64 licenses of enterprise
How stupid is this - if you were to take that same 2TB box and configure it for enterprise instead of enterprise plus you'd need 64 licenses and pay $184k for less features.
There really should be no way to configure a lesser version of software to cost more than a better version of software on the same hardware.
VMware's competitors I'm sure will waste no time in taking advantage of this, much like the Netflix fiasco today I can hear the onslaught of customer outrage by this kind of change. It won't happen right away since well you can't get vSphere 5 yet.
Not even Oracle has had the balls to pull this kind of price hike on their customers, the biggest one I've seen from them has been in the ~30% range.
Red hat did something similar on their RHEL 6 last year increasing the price of the product by upwards of 260% for quad socket, and likely 300-500%+ more for 8-socket (Red hat doesn't even list pricing for higher than quad socket, and they used to have a product that supported "unlimited" sockets). Sticker shock going from $2500/system to $6500/system is not nearly as bad as this move from VMware of course, percentage wise it's bad but your still talking about a fraction of the cost of the hardware, vs VMware your talking about the hardware being a fraction of the cost of the software in many cases.

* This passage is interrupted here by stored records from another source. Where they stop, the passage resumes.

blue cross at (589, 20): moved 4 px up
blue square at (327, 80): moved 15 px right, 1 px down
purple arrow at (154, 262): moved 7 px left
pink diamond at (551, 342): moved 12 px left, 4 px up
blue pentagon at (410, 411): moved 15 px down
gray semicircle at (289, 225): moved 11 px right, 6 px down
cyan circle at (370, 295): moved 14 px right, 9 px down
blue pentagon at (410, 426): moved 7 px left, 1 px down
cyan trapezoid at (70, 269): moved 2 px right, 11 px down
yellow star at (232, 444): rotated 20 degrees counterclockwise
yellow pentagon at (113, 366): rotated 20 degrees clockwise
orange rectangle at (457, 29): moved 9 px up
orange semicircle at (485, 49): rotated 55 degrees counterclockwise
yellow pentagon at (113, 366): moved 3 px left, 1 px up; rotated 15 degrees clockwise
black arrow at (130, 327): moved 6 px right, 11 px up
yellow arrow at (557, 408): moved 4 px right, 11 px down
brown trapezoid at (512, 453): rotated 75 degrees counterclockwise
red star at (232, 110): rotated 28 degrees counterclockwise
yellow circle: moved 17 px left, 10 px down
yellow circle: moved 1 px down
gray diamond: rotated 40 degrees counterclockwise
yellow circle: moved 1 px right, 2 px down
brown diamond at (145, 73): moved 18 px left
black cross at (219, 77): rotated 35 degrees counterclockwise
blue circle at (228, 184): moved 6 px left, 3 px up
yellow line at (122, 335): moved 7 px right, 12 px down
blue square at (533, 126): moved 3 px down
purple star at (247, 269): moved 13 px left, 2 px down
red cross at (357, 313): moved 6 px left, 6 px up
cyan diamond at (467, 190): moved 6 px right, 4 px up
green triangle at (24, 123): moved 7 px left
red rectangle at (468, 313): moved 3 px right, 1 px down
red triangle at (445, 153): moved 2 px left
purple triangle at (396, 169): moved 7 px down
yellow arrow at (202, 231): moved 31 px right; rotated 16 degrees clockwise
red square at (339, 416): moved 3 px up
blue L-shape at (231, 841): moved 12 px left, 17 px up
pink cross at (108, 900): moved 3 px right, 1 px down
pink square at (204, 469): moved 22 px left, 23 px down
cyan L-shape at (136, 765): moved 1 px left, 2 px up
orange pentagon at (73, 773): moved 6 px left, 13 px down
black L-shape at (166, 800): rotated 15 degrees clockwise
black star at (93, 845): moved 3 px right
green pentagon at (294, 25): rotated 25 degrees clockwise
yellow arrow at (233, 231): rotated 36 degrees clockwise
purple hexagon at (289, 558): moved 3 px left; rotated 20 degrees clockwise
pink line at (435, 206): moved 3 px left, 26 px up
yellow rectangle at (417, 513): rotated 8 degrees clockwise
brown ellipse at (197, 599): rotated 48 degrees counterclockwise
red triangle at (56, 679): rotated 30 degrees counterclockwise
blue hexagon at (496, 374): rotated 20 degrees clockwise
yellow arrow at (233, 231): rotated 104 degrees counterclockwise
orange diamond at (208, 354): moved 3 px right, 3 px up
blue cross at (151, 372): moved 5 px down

There isn't anything that I have seen that would justify the price increase, if you really need to scale _that_ high for I/O and CPU cores just run it on physical hardware. A million IOPS is roughly the equivalent of what - 4,000 15k RPM disk drives(assuming a highly efficient system)? Being able to drive a million IOPS - or even half a million IOPS from a single host is nothing more than a marketing gimmick. Just look at how VMware tested vSphere 4's (or was it 3, I forgot) I/O using SSDs a couple of years back, they had to use 3 EMC storage arrays connected to a single server to test with in order to drive that amount of I/O.
as a vmware customer/user for the past 12 years (since before 1.0), consider me disappointed by this move, and sad.
I just hope that they preserve vSphere 4 pricing for the vSphere 4 product line for the lifetime of the product. vSphere 4 is more than capable enough to run practically anything out there. There are indications that you can upgrade/downgrade licensing between vSphere 5, 4 and even 3.
who said there's not inflation in this (U.S.) economy?